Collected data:
'''

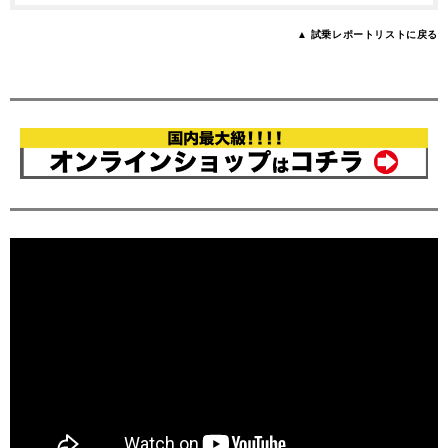
▲ 試乗レポートリストに戻る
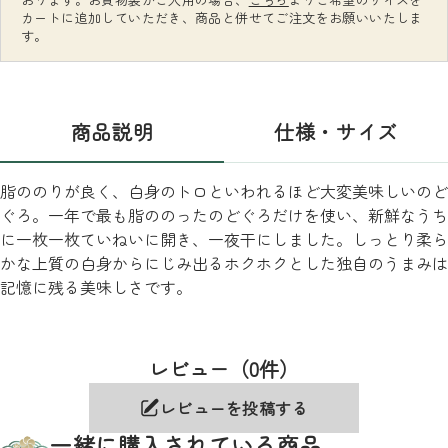
カートに追加していただき、商品と併せてご注文をお願いいたしま
す。
商品説明
仕様・サイズ
脂ののりが良く、白身のトロといわれるほど大変美味しいのど
ぐろ。一年で最も脂ののったのどぐろだけを使い、新鮮なうち
に一枚一枚ていねいに開き、一夜干にしました。しっとり柔ら
かな上質の白身からにじみ出るホクホクとした独自のうまみは
記憶に残る美味しさです。
レビュー（0件）
レビューを投稿する
一緒に購入されている商品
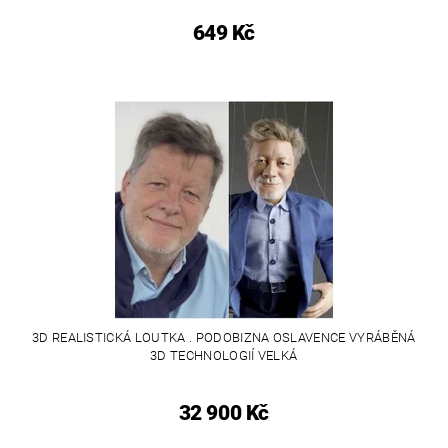
649 Kč
3D REALISTICKÁ LOUTKA . PODOBIZNA OSLAVENCE VYRÁBĚNÁ
3D TECHNOLOGIÍ VELKÁ
32 900 Kč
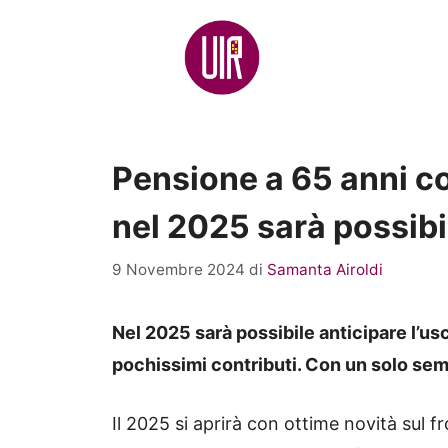
Vai
al
contenuto
Pensione a 65 anni co
nel 2025 sarà possib
9 Novembre 2024
di
Samanta Airoldi
Nel 2025 sarà possibile anticipare l’us
pochissimi contributi. Con un solo semp
Il 2025 si aprirà con ottime novità sul f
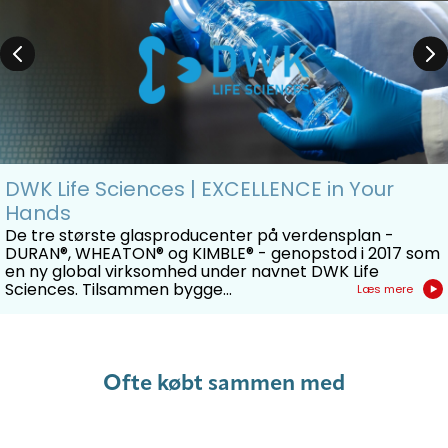
DWK Life Sciences | EXCELLENCE in Your
Hands
De tre største glasproducenter på verdensplan -
DURAN®, WHEATON® og KIMBLE® - genopstod i 2017 som
en ny global virksomhed under navnet DWK Life
Sciences. Tilsammen bygge...
Læs mere
Ofte købt sammen med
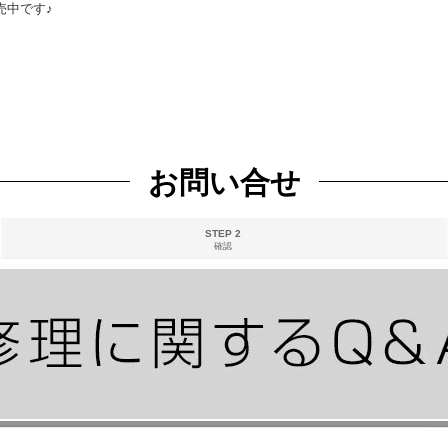
売中です♪
お問い合せ
STEP 2
確認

'''

■ DIRECTIONS ■
All of the data is to be transcribed exactly, with images omitted.

■ SOLVED EXERCISE ■
▲ 試乗レポートリストに戻る
カートに追加していただき、商品と併せてご注文をお願いいたしま
す。
商品説明
仕様・サイズ
脂ののりが良く、白身のトロといわれるほど大変美味しいのど
ぐろ。一年で最も脂ののったのどぐろだけを使い、新鮮なうち
に一枚一枚ていねいに開き、一夜干にしました。しっとり柔ら
かな上質の白身からにじみ出るホクホクとした独自のうまみは
記憶に残る美味しさです。
レビュー（0件）
レビューを投稿する
一緒に購入されている商品
649 Kč
3D REALISTICKÁ LOUTKA . PODOBIZNA OSLAVENCE VYRÁBĚNÁ
3D TECHNOLOGIÍ VELKÁ
32 900 Kč
Vai
al
contenuto
Pensione a 65 anni co
nel 2025 sarà possib
9 Novembre 2024
di
Samanta Airoldi
Nel 2025 sarà possibile anticipare l’us
pochissimi contributi. Con un solo semp
Il 2025 si aprirà con ottime novità sul f
DWK Life Sciences | EXCELLENCE in Your
Hands
De tre største glasproducenter på verdensplan -
DURAN®, WHEATON® og KIMBLE® - genopstod i 2017 som
en ny global virksomhed under navnet DWK Life
Sciences. Tilsammen bygge...
Læs mere
Ofte købt sammen med
売中です♪
お問い合せ
STEP 2
確認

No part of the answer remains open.